特別な証
エルカナ王国は女神の結界に守られている。
遠い遠い昔、疫病と大飢饉で王国に滅びの危機が訪れていた。
人々が絶望し生きるのを諦めかけていた時、女神が現れて王国に祈りを捧げた。
女神の祈りは王国を包む結界となった。
女神の加護により、疫病にかかってた人達は回復に向かい、少しづつ作物が実り始めた。
人々の心中を占めていた絶望は希望に変わり、生きる活力となって危機を乗り越えられた。
それから長い年月を経て、女神の力の影響を強く受けた子が、年に数名生まれるようになった。

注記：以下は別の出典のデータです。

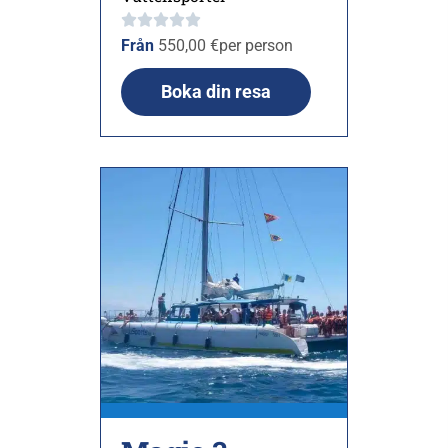
Från
550,00
€
per person
Boka din resa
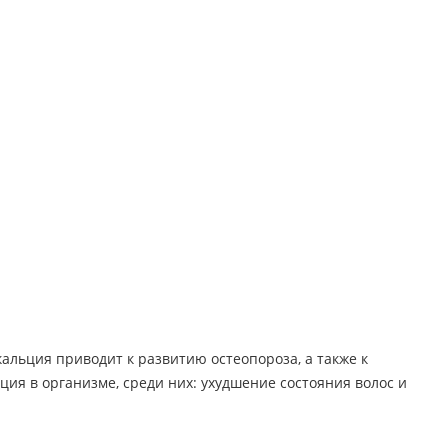
альция приводит к развитию остеопороза, а также к
я в организме, среди них: ухудшение состояния волос и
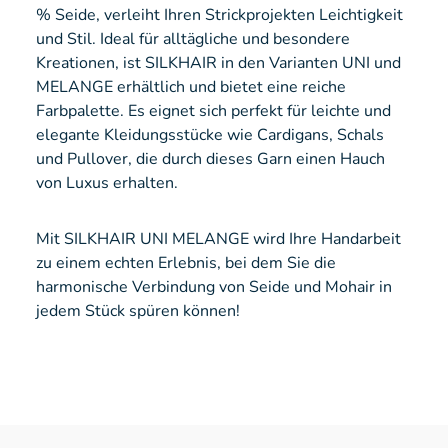
% Seide, verleiht Ihren Strickprojekten Leichtigkeit
und Stil. Ideal für alltägliche und besondere
Kreationen, ist SILKHAIR in den Varianten UNI und
MELANGE erhältlich und bietet eine reiche
Farbpalette. Es eignet sich perfekt für leichte und
elegante Kleidungsstücke wie Cardigans, Schals
und Pullover, die durch dieses Garn einen Hauch
von Luxus erhalten.
Mit SILKHAIR UNI MELANGE wird Ihre Handarbeit
zu einem echten Erlebnis, bei dem Sie die
harmonische Verbindung von Seide und Mohair in
jedem Stück spüren können!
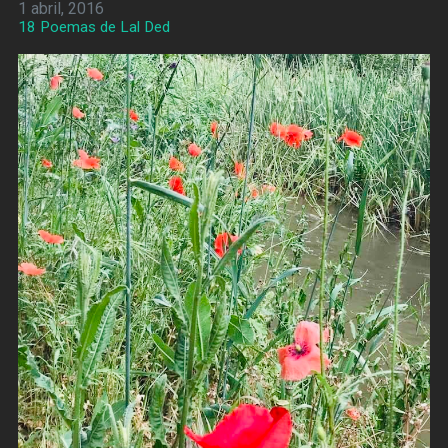
1 abril, 2016
18 Poemas de Lal Ded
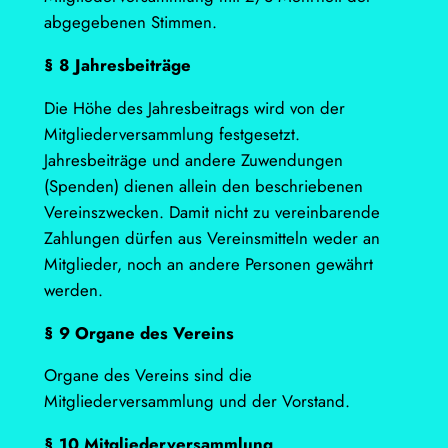
abgegebenen Stimmen.
§ 8 Jahresbeiträge
Die Höhe des Jahresbeitrags wird von der
Mitgliederversammlung festgesetzt.
Jahresbeiträge und andere Zuwendungen
(Spenden) dienen allein den beschriebenen
Vereinszwecken. Damit nicht zu vereinbarende
Zahlungen dürfen aus Vereinsmitteln weder an
Mitglieder, noch an andere Personen gewährt
werden.
§ 9 Organe des Vereins
Organe des Vereins sind die
Mitgliederversammlung und der Vorstand.
§ 10 Mitgliederversammlung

女神の力の象徴する特別な証、淡い緑色の瞳を持つ女の子が…。
***
食後の紅茶を飲んでいると、9の鐘が鳴った。
明日は舞踏会だしそろそろお開きだろうとモモルナが思っていると、
王妃が令嬢達に言葉を掛けた。
「舞踏会の前に皆さんとお会いできて良かったです。
知識、教養、社交を学ぶのは大変だと思いますが頑張ってください。」
王妃の瞳は、優しく柔らかい笑顔に合う、優しい淡い緑色だとモモルナは思った。
みんな同じ淡い緑色の瞳をしているけど、容姿や雰囲気で全然違う印象になる。
王妃の言葉が終了の合図となり、オリビアはこの会のお開きを告げた。
モモルナとクレアは、「明日頑張りましょうね」とお互いに励ましあって別れた。
部屋に戻る途中、バルコニーの窓から外を見ると星が見えた。
先ほどまで雨が降っていたとは思えないほど、雲もなく星空が良く見える。
雨で濡れた床に気を付けながらバルコニーに出て、モモルナは星空を見上げた。
(わぁ!空気が澄んでて星が輝いてる)
湿気を帯びた空気が少し肌寒く感じるが、バルコニー出て良かった。
モモルナがわくわくした気持ちになっていると、突然背後から声が聞こえた。
「君は…。」
(えっ…)
モモルナが驚いて振り向くと、そこにはルディアスがいた。
「君は何を知っている?」
「…何を、とは何でしょうか?」
ルディアスの言っている意味が分からず、モモルナは戸惑いながらも答えたが、
答えにはなっていなかった。
「では、質問を変えよう。なぜ、君は収穫量の悪化が気になった?」
「……。」
(なんて答えればいいのかしら)
質問の真意が分からず、モモルナは答えられないままルディアスを見つめた。
ルディアスの瞳は夕暮れのような深い靑色をしていた。
ちゃんと目を見て話すのは初めてかもしれない、とモモルナが思っていると、
スッとルディアスの視線がそれた。
「……突然すまなかった。失礼する。」
何も答えられないまま、その場から立ち去るルディアスを見つめるしかなかった。